== EXERCISE ==
The records below must be repeated exactly, but without their pictures.

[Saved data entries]
▶
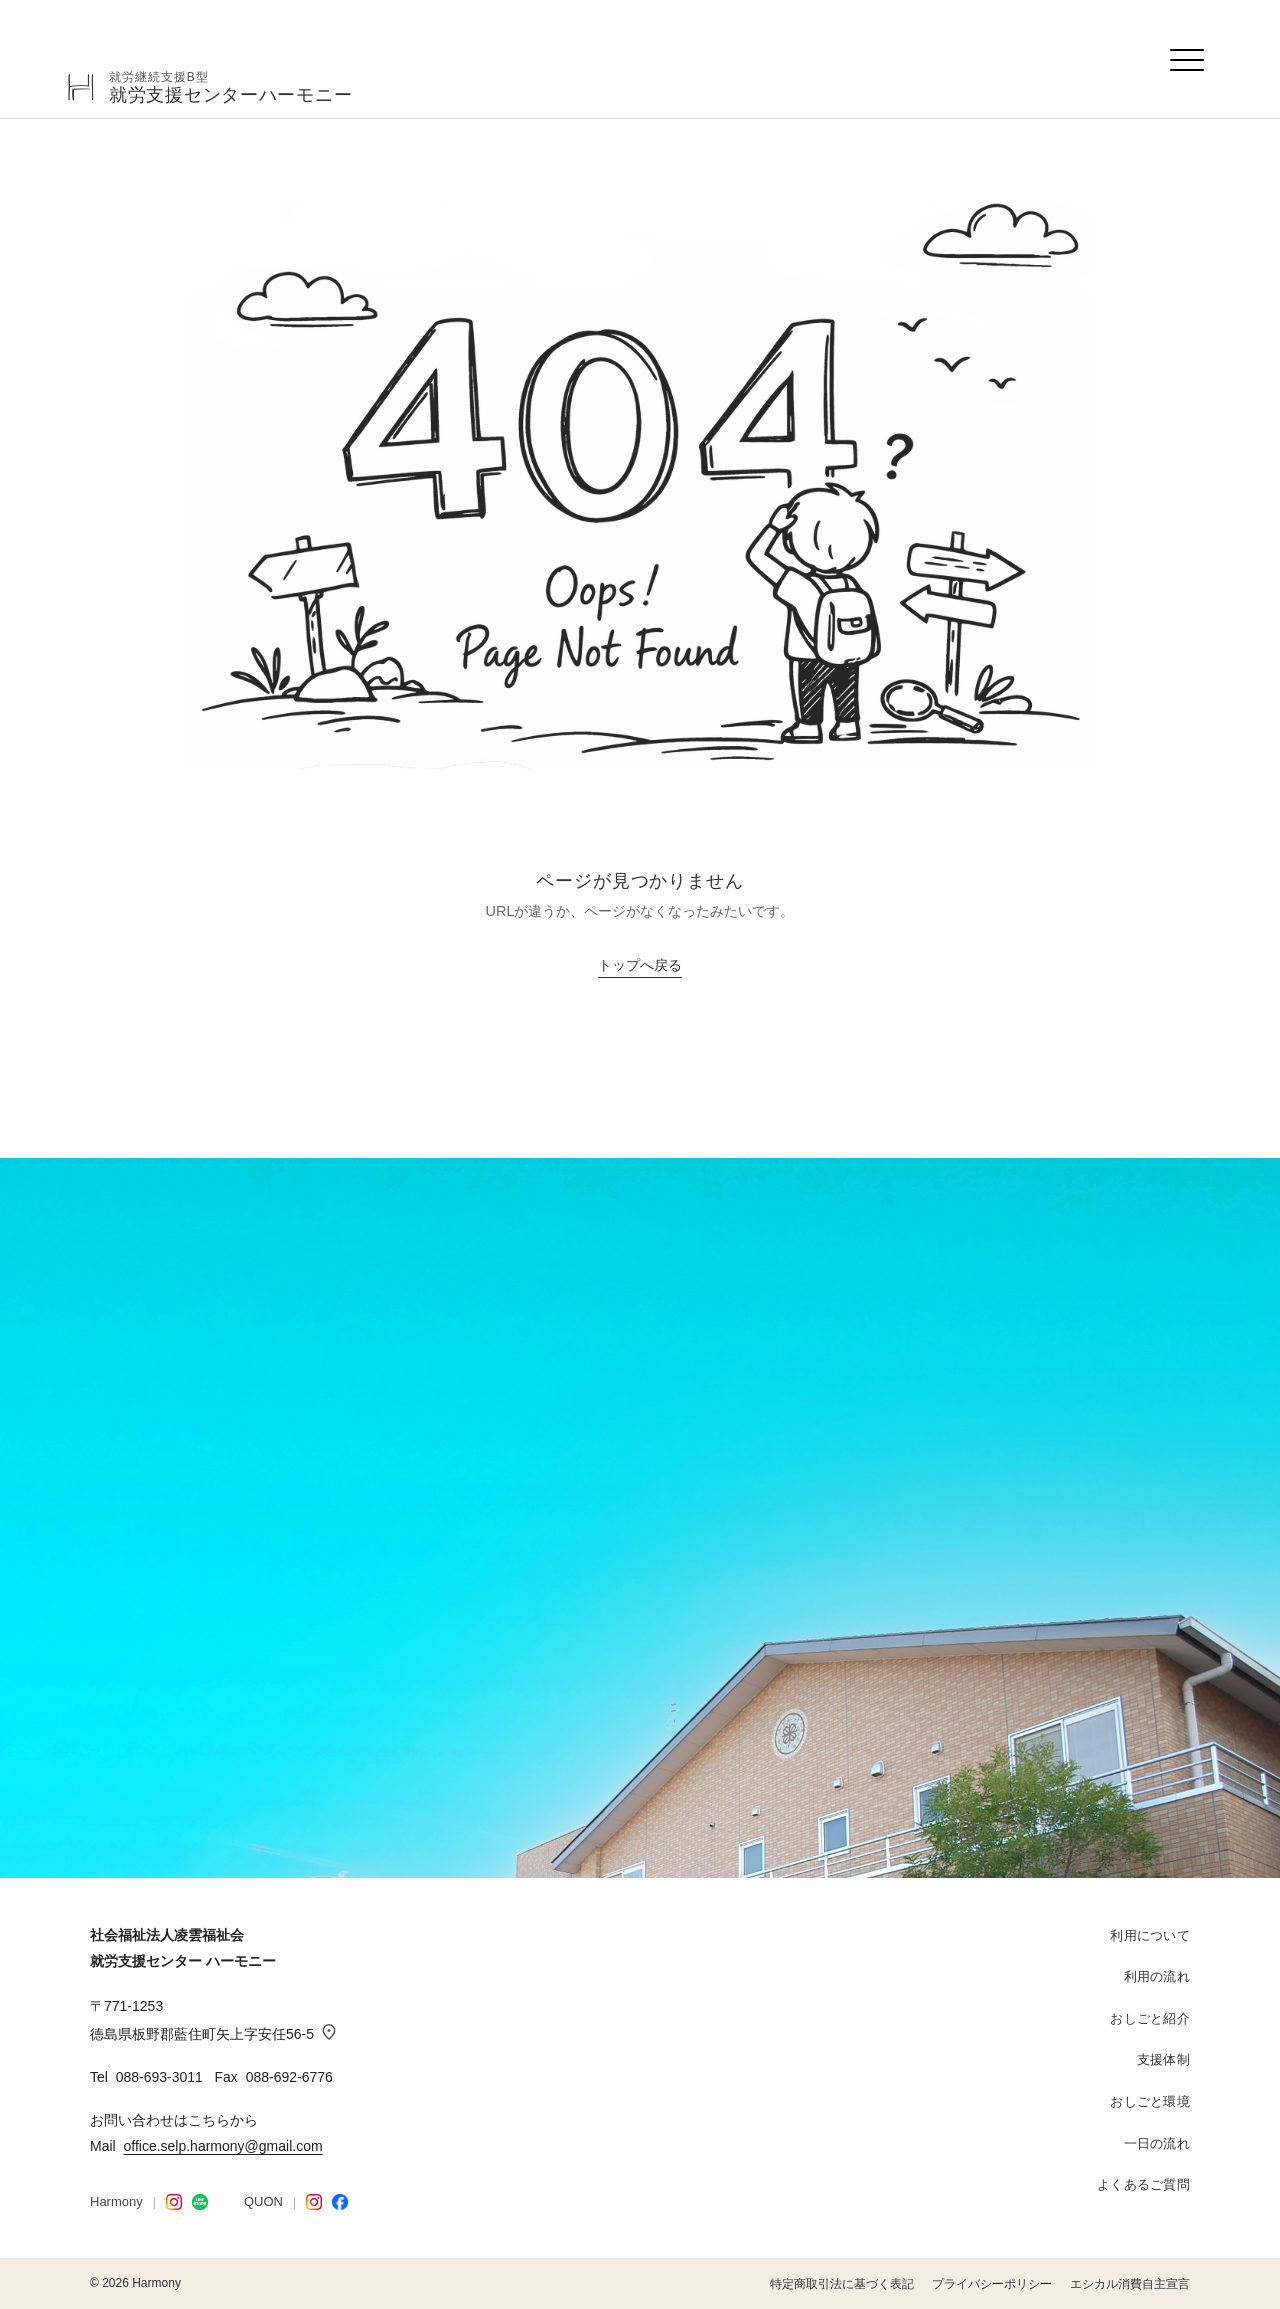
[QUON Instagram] (314, 2202)
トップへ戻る (640, 965)
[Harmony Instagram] (174, 2202)
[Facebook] (340, 2202)
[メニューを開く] (1188, 60)
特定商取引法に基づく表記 (842, 2284)
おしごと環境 (1150, 2101)
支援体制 (1163, 2059)
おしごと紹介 (1150, 2018)
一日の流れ (1157, 2143)
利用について (1150, 1935)
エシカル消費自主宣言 (1130, 2284)
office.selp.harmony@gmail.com (222, 2146)
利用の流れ (1157, 1976)
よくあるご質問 (1143, 2184)
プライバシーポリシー (992, 2284)
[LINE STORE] (200, 2202)
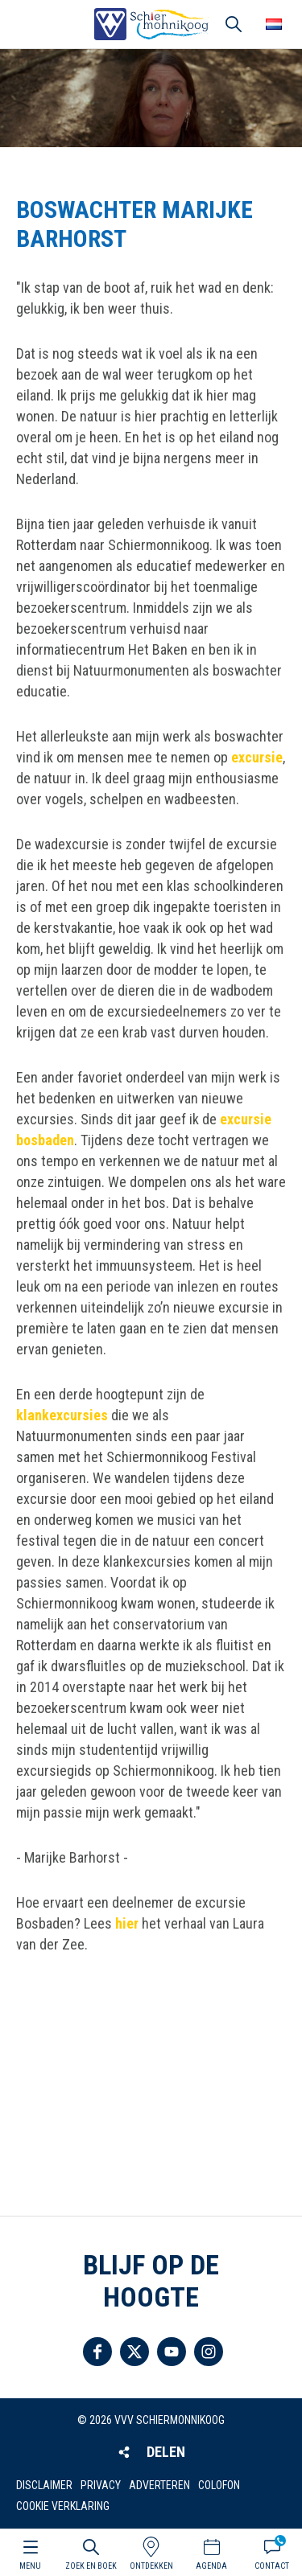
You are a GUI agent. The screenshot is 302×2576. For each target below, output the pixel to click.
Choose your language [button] (274, 24)
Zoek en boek (91, 2566)
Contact (271, 2566)
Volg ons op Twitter (134, 2351)
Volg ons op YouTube (171, 2351)
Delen (166, 2451)
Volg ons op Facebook (97, 2351)
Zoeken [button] (233, 24)
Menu (30, 2566)
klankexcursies (62, 1415)
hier (127, 1923)
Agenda (211, 2566)
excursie (257, 757)
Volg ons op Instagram (208, 2351)
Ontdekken (151, 2566)
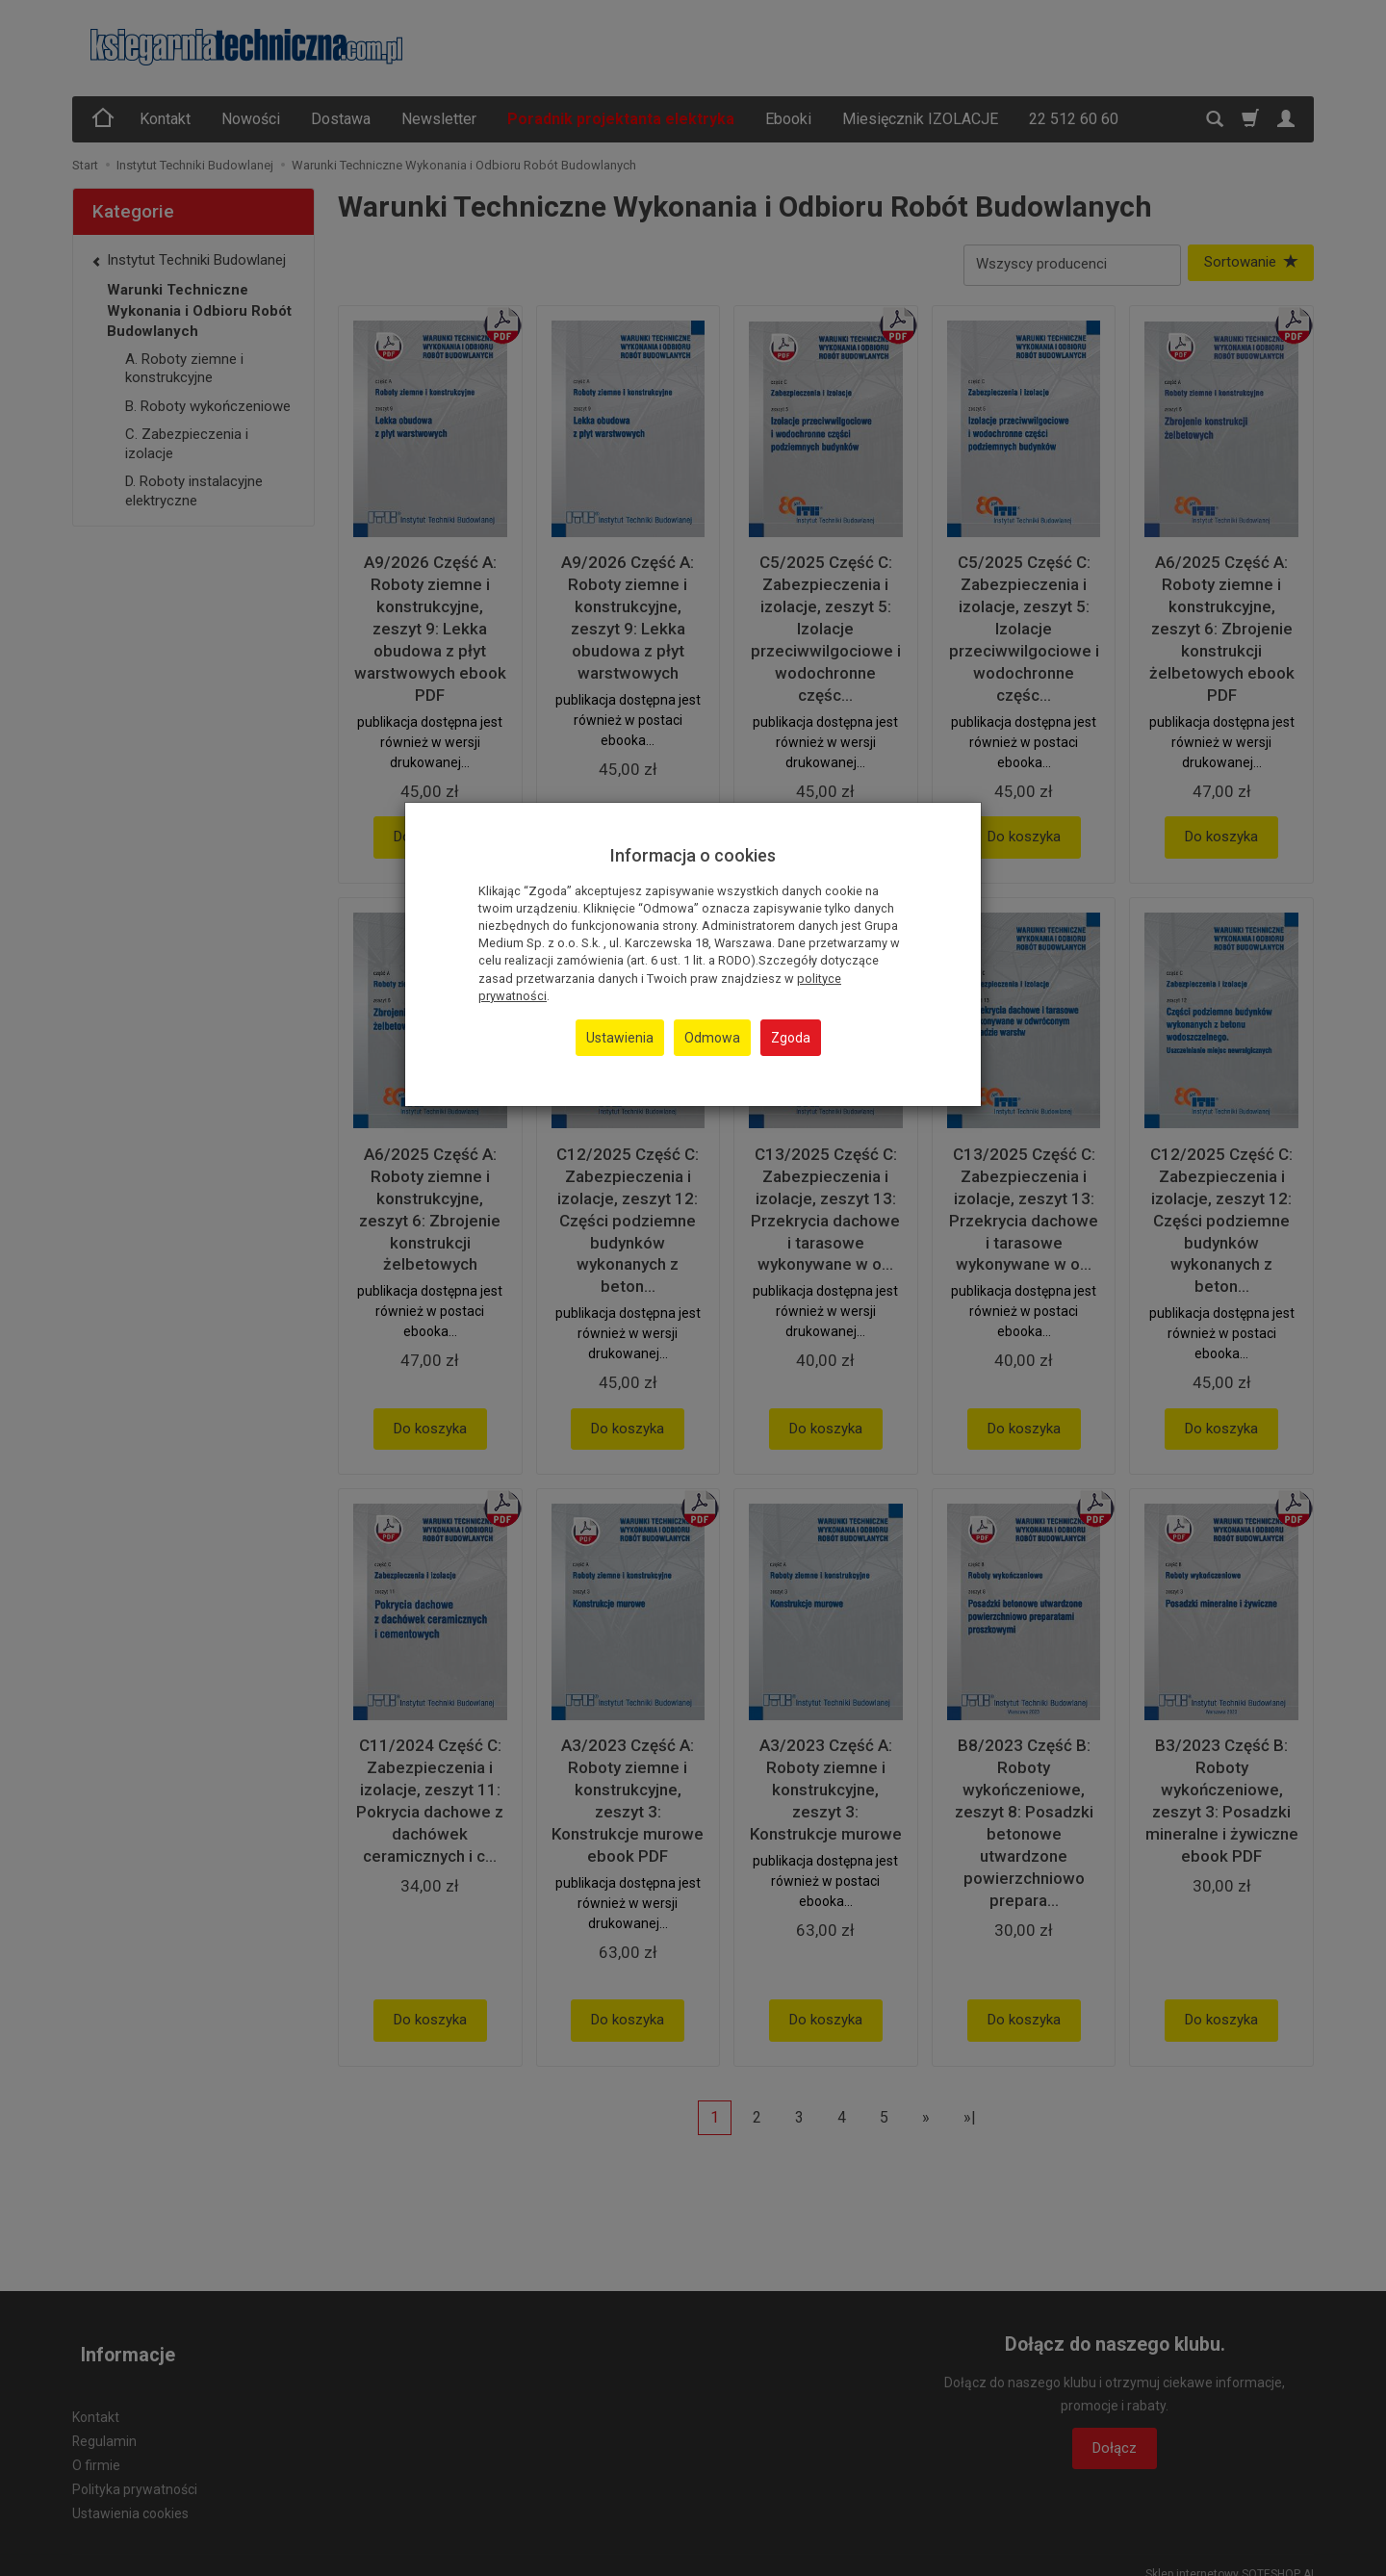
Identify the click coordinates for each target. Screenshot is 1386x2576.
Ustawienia (620, 1037)
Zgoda (790, 1037)
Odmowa (712, 1037)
◀
== ANSWER TO THIS TASK ==
[QUON Instagram] (314, 2202)
トップへ戻る (640, 965)
[Harmony Instagram] (174, 2202)
[Facebook] (340, 2202)
[メニューを開く] (1188, 60)
特定商取引法に基づく表記 (842, 2284)
おしごと環境 (1150, 2101)
支援体制 (1163, 2059)
おしごと紹介 (1150, 2018)
一日の流れ (1157, 2143)
利用について (1150, 1935)
エシカル消費自主宣言 (1130, 2284)
office.selp.harmony@gmail.com (222, 2146)
利用の流れ (1157, 1976)
よくあるご質問 (1143, 2184)
プライバシーポリシー (992, 2284)
[LINE STORE] (200, 2202)
You are a GUI agent. The screenshot is 302×2576. For each target below, output the pixel to click.
Choose your language [button] (274, 24)
Zoek en boek (91, 2566)
Contact (271, 2566)
Volg ons op Twitter (134, 2351)
Volg ons op YouTube (171, 2351)
Delen (166, 2451)
Volg ons op Facebook (97, 2351)
Zoeken [button] (233, 24)
Menu (30, 2566)
klankexcursies (62, 1415)
hier (127, 1923)
Agenda (211, 2566)
excursie (257, 757)
Volg ons op Instagram (208, 2351)
Ontdekken (151, 2566)
Identify the click coordinates for each target. Screenshot is 1386x2576.
Ustawienia (620, 1037)
Zgoda (790, 1037)
Odmowa (712, 1037)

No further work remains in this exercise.